Open namn-grg opened 7 months ago
Hey @namn-grg, what we usually do to obtain tx latencies on CometBFT experiments is to create each tx with an id and a timestamp in its content, instead of just putting random data. Then we can query the timestamp of each committed block, take each tx in the block, and compare the block timestamp to the timestamp encoded in the tx. This is the original implementation: https://github.com/tendermint/tendermint/pull/9351 And this is the latest QA report with some latency plots as example: https://github.com/cometbft/cometbft/blob/main/docs/references/qa/CometBFT-QA-v1.md#latencies
If I understand correctly, you want to analyse the logs to calculate latencies. We haven't tried that approach though I imagine the log will be huge, considering that our experiments have millions of txs.

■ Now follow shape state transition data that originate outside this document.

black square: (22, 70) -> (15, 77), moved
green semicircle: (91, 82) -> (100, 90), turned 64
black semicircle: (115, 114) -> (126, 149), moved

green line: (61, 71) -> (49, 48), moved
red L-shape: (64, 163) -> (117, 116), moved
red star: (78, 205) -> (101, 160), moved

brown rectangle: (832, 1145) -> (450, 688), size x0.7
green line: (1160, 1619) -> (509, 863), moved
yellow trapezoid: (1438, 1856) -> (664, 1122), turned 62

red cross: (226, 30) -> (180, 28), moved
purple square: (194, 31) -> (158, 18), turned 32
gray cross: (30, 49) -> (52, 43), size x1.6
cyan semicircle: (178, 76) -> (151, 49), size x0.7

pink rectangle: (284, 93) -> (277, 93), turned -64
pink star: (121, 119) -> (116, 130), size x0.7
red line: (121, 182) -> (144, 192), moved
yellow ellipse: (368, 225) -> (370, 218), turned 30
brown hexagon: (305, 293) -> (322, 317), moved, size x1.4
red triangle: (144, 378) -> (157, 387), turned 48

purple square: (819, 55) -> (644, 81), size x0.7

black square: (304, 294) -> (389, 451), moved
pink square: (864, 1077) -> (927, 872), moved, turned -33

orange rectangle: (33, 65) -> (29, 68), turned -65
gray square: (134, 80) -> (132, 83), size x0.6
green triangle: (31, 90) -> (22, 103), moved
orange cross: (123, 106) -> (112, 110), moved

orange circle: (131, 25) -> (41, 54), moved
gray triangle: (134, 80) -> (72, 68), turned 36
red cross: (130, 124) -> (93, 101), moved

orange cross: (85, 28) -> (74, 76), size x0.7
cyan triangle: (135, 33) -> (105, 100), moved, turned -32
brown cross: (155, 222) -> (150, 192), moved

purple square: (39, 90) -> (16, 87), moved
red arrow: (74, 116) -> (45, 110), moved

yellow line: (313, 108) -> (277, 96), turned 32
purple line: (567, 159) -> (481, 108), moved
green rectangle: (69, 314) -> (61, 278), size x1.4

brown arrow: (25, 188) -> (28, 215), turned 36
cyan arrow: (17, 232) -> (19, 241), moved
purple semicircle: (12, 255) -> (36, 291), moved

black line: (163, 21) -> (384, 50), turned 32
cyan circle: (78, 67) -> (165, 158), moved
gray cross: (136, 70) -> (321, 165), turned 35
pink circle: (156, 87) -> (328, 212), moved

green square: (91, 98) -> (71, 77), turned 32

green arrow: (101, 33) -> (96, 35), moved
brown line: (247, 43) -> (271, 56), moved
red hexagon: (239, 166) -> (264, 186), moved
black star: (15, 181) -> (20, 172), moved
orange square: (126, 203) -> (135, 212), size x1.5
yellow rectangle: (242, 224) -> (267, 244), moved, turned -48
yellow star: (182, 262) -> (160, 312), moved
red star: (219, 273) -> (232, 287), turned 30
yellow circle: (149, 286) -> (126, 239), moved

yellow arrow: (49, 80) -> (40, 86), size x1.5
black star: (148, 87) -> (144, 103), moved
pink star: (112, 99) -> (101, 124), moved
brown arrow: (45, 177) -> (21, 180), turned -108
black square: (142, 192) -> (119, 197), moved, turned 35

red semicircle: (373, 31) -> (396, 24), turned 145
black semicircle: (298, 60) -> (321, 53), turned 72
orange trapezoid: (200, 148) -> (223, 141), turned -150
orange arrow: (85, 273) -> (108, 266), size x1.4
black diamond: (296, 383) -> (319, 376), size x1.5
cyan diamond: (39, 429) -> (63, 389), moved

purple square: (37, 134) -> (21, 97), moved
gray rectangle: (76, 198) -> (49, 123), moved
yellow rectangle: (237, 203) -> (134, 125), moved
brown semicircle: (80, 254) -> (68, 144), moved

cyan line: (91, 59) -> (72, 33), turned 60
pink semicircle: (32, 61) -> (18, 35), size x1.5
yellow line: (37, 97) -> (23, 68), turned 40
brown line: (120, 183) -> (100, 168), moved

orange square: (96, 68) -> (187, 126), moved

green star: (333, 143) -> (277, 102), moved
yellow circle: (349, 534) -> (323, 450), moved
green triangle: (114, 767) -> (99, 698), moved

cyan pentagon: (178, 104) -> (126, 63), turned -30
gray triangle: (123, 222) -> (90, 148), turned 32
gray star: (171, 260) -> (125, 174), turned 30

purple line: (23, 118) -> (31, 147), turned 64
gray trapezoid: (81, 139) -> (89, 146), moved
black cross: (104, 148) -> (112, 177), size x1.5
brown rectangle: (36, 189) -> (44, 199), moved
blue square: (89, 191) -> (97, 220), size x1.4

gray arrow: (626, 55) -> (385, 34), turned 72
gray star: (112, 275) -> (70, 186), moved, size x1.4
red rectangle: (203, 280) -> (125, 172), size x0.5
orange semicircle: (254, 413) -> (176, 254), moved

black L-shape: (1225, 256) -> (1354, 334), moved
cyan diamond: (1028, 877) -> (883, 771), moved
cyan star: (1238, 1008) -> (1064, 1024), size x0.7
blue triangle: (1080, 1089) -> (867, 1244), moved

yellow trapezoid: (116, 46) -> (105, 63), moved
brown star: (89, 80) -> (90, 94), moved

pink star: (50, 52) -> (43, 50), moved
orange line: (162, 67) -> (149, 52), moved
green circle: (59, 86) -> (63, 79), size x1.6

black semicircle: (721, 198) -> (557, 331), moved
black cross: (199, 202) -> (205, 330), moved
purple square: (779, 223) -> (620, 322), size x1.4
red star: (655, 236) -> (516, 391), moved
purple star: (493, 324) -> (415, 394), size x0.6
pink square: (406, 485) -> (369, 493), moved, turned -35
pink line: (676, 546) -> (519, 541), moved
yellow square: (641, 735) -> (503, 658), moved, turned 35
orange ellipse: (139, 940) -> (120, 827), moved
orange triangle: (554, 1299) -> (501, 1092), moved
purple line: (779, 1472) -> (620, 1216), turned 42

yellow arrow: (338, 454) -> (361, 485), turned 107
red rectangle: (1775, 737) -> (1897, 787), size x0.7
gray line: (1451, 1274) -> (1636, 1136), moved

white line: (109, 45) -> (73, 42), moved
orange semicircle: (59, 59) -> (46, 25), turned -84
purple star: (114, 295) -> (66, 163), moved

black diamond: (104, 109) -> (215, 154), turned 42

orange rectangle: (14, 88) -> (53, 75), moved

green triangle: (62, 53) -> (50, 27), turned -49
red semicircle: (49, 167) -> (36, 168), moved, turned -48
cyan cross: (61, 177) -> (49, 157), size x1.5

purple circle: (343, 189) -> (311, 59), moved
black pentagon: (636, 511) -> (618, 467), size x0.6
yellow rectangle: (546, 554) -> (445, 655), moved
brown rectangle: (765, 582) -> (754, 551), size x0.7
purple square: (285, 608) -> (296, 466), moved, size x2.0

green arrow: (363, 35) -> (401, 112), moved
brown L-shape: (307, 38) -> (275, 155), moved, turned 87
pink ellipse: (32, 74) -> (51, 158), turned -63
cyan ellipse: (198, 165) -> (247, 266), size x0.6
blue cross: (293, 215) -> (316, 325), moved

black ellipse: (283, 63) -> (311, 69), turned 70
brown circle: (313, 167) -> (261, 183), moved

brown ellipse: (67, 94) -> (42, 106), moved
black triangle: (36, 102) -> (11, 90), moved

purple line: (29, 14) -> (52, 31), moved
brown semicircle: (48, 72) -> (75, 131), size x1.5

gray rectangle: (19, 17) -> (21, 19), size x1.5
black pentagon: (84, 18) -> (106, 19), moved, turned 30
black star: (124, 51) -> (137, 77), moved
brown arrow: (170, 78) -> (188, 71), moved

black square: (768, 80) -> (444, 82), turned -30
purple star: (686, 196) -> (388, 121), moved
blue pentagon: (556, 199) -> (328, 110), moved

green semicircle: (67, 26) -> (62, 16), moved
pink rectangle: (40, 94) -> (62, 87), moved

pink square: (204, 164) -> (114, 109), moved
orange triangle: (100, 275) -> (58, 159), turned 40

Thanks for the help @hvanz , I think I figured out what to do.
QQ - is the latency output from test/loadtime/cmd/report
is E2E latency? i.e. mean( time[tx_sent_from_client] - time[tx_committed_inside_a_block] )
That's right. That's the tool we use for computing latencies.
@hvanz This is a test we ran on a cometbft network, do you think the results is justified? i.e. we calculated appropriately. Or any other views you have would be helpful
SUMMARY:
CONFIG: Faults: 0 nodes Committee size: 4 nodes Input rate: 1,000 tx/s Transaction size: 256 B Execution time: 96 s
RESULTS: Consensus TPS: 933 tx/s Consensus BPS: 238,917 B/s Consensus latency: 289 ms End-to-end TPS: 958 tx/s End-to-end BPS: 245,280 B/s End-to-end latency: 951 ms
Yes, those numbers seem ok for a simple local network.
Goal
Calculate the E2E latency for the CometBFT consensus mechanism under a load test scenario.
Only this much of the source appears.